A man looks at an electronic stock board of a securities firm in Tokyo, Monday, Sept. 5, 2011. Asia-Pacific stocks took a beating early Monday after ...

Asia-Pacific markets rebounded in early trading Wednesday, as traders looked past some bleak U.S. jobs data and Europe's debt crisis to scoop up bargains following a steep selloff of equities.
Japan's Nikkei 225 index, which on Tuesday fell to its lowest level since April 2009, rose 1.4 percent to 8,714.59. A slightly lower yen helped Japan's powerhouse export sector recover from the beating it took earlier this week.
Mazda Motor Corp. jumped 3.4 percent, and Sony Corp. gained 2.8 percent. Toyota Motor Corp. rose 2.3 percent.
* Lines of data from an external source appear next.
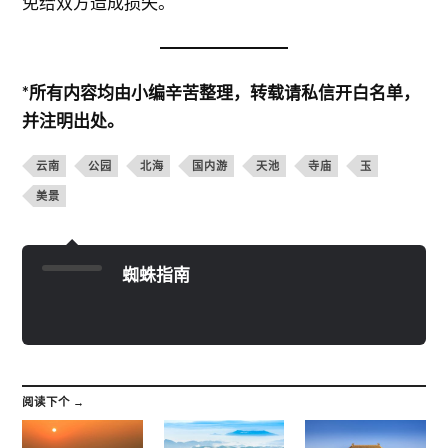
免给双方造成损失。
*所有内容均由小编辛苦整理，转载请私信开白名单，
并注明出处。
云南
公园
北海
国内游
天池
寺庙
玉
美景
蜘蛛指南
阅读下个 →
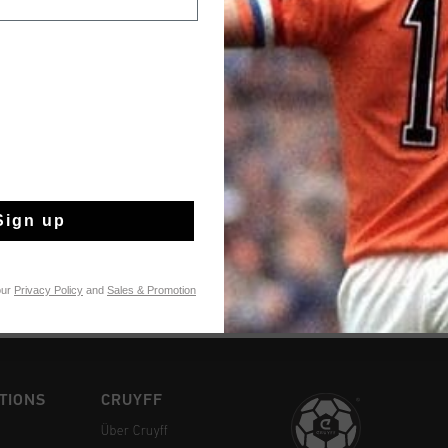
Kostenlose Stand
14 Tage einfache
Sign up
Weltweite schnell
Später bezahlen 
our
Privacy Policy
and
Sales & Promotion
TIONS
CRUYFF
Über Cruyff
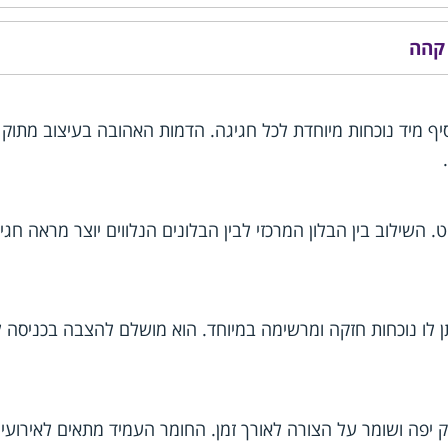
יף מיד נוכחות מיוחדת לכל חגיגה. הדמות האהובה בעיצוב מתוק ו
וכן לקישוט. השילוב בין הבלון המרכזי לבין הבלונים הנלווים יוצר מרא
בובו מגיע בגודל כ 66 ס"מ, מה שנותן לו נוכחות חזקה ומרשימה במיוחד. הוא מושלם 
ק יפה ושומר על הצורה לאורך זמן. החומר העמיד מתאים לאירועים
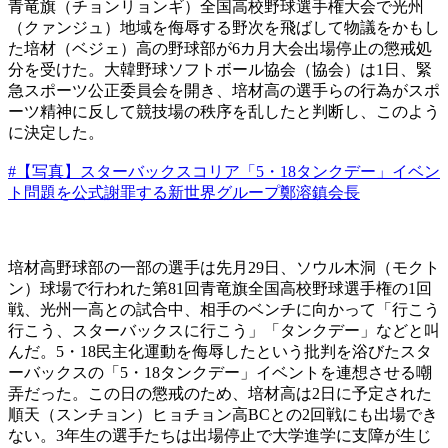
青竜旗（チョンリョンギ）全国高校野球選手権大会で光州
（クァンジュ）地域を侮辱する野次を飛ばして物議をかもし
た培材（ベジェ）高の野球部が6カ月大会出場停止の懲戒処
分を受けた。大韓野球ソフトボール協会（協会）は1日、緊
急スポーツ公正委員会を開き、培材高の選手らの行為がスポ
ーツ精神に反して競技場の秩序を乱したと判断し、このよう
に決定した。
#【写真】スターバックスコリア「5・18タンクデー」イベン
ト問題を公式謝罪する新世界グループ鄭溶鎮会長
培材高野球部の一部の選手は先月29日、ソウル木洞（モクト
ン）球場で行われた第81回青竜旗全国高校野球選手権の1回
戦、光州一高との試合中、相手のベンチに向かって「行こう
行こう、スターバックスに行こう」「タンクデー」などと叫
んだ。5・18民主化運動を侮辱したという批判を浴びたスタ
ーバックスの「5・18タンクデー」イベントを連想させる嘲
弄だった。この日の懲戒のため、培材高は2日に予定された
順天（スンチョン）ヒョチョン高BCとの2回戦にも出場でき
ない。3年生の選手たちは出場停止で大学進学に支障が生じ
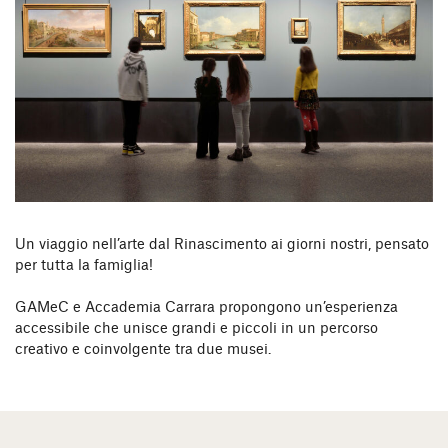
Un viaggio nell’arte dal Rinascimento ai giorni nostri, pensato
per tutta la famiglia!
GAMeC e Accademia Carrara propongono un’esperienza
accessibile che unisce grandi e piccoli in un percorso
creativo e coinvolgente tra due musei.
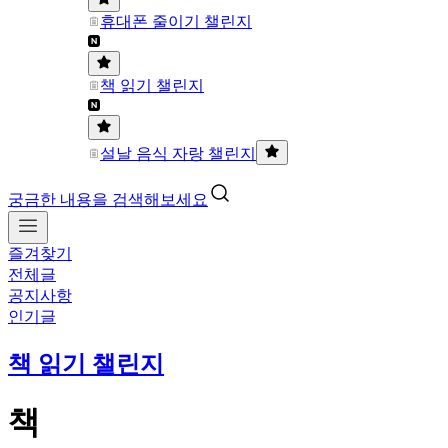
휴대폰 줄이기 챌린지
책 읽기 챌린지
설날 음식 자랑 챌린지
궁금한 내용을 검색해보세요
즐겨찾기
전체글
공지사항
인기글
책 읽기 챌린지
책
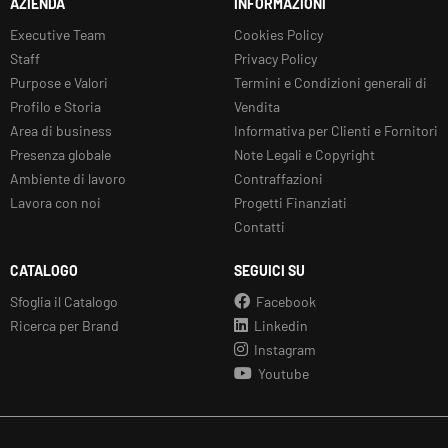
AZIENDA
INFORMAZIONI
Executive Team
Cookies Policy
Staff
Privacy Policy
Purpose e Valori
Termini e Condizioni generali di
Profilo e Storia
Vendita
Area di business
Informativa per Clienti e Fornitori
Presenza globale
Note Legali e Copyright
Ambiente di lavoro
Contraffazioni
Lavora con noi
Progetti Finanziati
Contatti
CATALOGO
SEGUICI SU
Sfoglia il Catalogo
Facebook
Ricerca per Brand
Linkedin
Instagram
Youtube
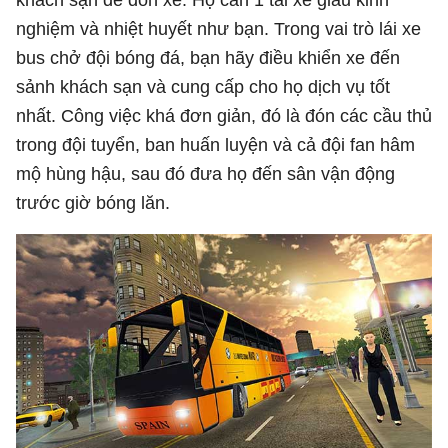
nghiệm và nhiệt huyết như bạn. Trong vai trò lái xe
bus chở đội bóng đá, bạn hãy điều khiển xe đến
sảnh khách sạn và cung cấp cho họ dịch vụ tốt
nhất. Công việc khá đơn giản, đó là đón các cầu thủ
trong đội tuyển, ban huấn luyện và cả đội fan hâm
mộ hùng hậu, sau đó đưa họ đến sân vận động
trước giờ bóng lăn.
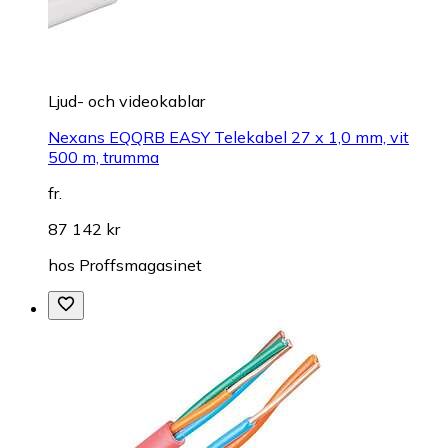
Ljud- och videokablar
Nexans EQQRB EASY Telekabel 27 x 1,0 mm, vit
500 m, trumma
fr.
87 142 kr
hos
Proffsmagasinet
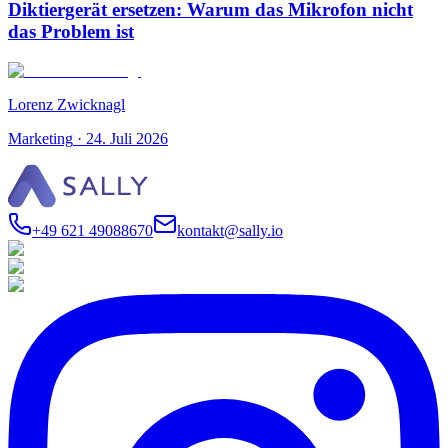
Diktiergerät ersetzen: Warum das Mikrofon nicht
das Problem ist
Lorenz Zwicknagl
Marketing
·
24. Juli 2026
+49 621 49088670
kontakt@sally.io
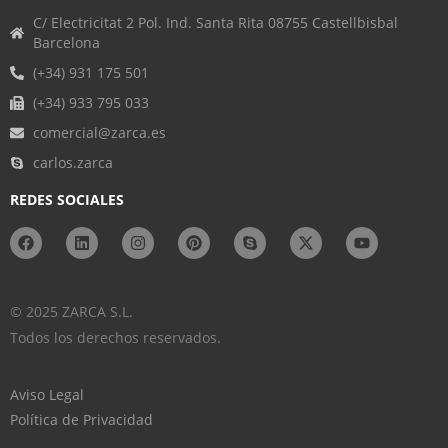
C/ Electricitat 2 Pol. Ind. Santa Rita 08755 Castellbisbal
Barcelona
(+34) 931 175 501
(+34) 933 795 033
comercial@zarca.es
carlos.zarca
REDES SOCIALES
© 2025 ZARCA S.L.
Todos los derechos reservados.
Aviso Legal
Política de Privacidad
Markets received further good news when the Australian government said the economy expanded 1.2 percent in the quarter through June, rebounding from a 0.9 percent contraction in the previous three months. Australia's S&P ASX 200 index gained 1.9 percent at 4,153. New Zealand's NZX 50 was 0.7 percent higher at 3,294.42.
South Korea's Kospi clawed back the prior day's losses to rise 2.4 percent at 1,809.35, with blue chip high-tech stocks among those leading the way. Hynix Semiconductor, the world's second-largest memory chip maker, soared 7.4 percent. LG Electronics Inc., which ranks No. 2 globally in flat screen televisions, was 5.8 percent higher.
Softening gold prices, which recently have hit all-time highs, caused gold-related shares to decline. Newcrest Mining Ltd., Australia's top gold miner, lost 1 percent.
A wave of negative sentiment slammed global stock markets last Friday, when a government report said the U.S. economy failed to add any new jobs in August. It was the worst reading on jobs since September 2010.
But signs of growth in the U.S. service sector helped tame concerns about another U.S. recession. The Institute for Supply Management said Tuesday that the service sector grew more than analysts had expected in August.
Growth in that part of the economy, which employs nearly 90 percent of America's work force, fell the three previous months.
The Dow Jones industrial average fell 0.9 percent to 11,139.30. The Standard and Poor's 500 index dropped 0.7 percent to 1,165.24. The Nasdaq composite fell 0.2 percent to 2,473.83.
Separately on Tuesday, the Swiss franc dropped sharply after the country's central bank pegged it against the euro in an attempt to rein in the export-sapping appreciation of the currency.
The franc has been hugely in demand in recent weeks due to its widely perceived status as a safe haven during times of market volatility.
The dollar strengthened to 77.38 yen from 77.67 yen in late trading Tuesday in New York. The euro rose to $1.4027 from $1.3991. It was the first time the euro has fallen below $1.40 since July 13.